The 21 Borrett Road luxury project comprises 152 residential units, 242 car parking spaces and 31 motorcycle parking spaces. CK Asset had earlier contracted to sell four residential units and eight car-parking spaces to third-party buyers.


Billionaire Li Ka-shing with his son Victor Li Tzar-kuoi, seen during CK Asset's annual dinner in Wan Chai, Hong Kong, in January 2020. Photo: Dickson Lee 

The transaction with Sino Suisse covers 148 unsold units, each with one accompanying car-parking space, and an additional 86 car and 31 motorcycle parking spaces, according to the filing. The units were priced at HK$62,000 per square foot, while the excess car and motor parking spaces were pegged at HK$5 million and HK$300,000 each, respectively.

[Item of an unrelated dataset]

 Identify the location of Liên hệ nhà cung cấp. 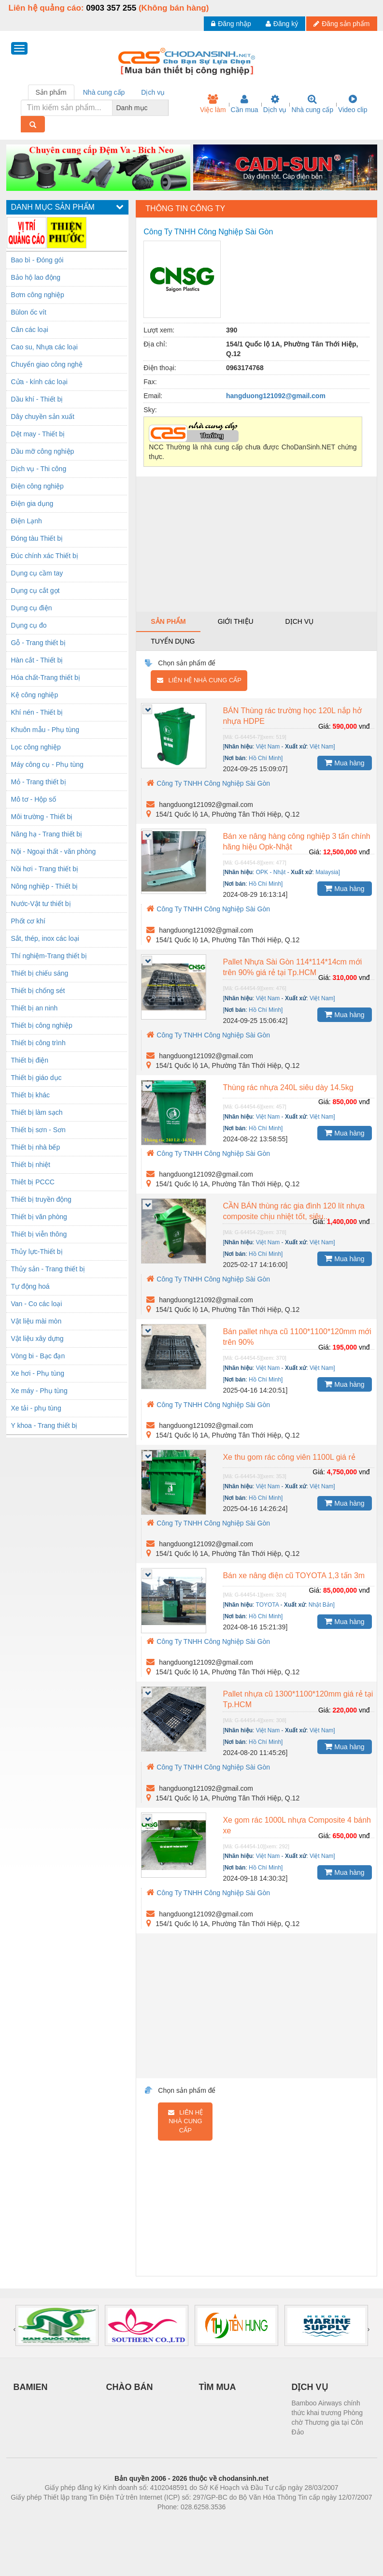
(199, 680).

"It is a very good deal for CK Asset," said Joseph Tsang, chairman of JLL in Hong Kong. "Although on the surface the average price tag is below what it sold previously at the project, it is not an easy job to find one single buyer to take all the remaining units at one go in this market, which is at the beginning of a downside cycle."

Hong Kong's real estate market has been hit hard in recent years by the coronavirus pandemic in early 2020 and social unrest throughout 2019. The ultra luxury market, which is mainly supported by mainland Chinese buyers, has been in the doldrums under more than two years of border shutdown and travel restrictions.

"Even if the borders reopen, we are not sure whether the mainlanders' money will flow back into Hong Kong's luxury housing market," said Tsang. "So at this moment, it is definitely a right decision to seal a deal, when you can find a buyer to pay a reasonable price."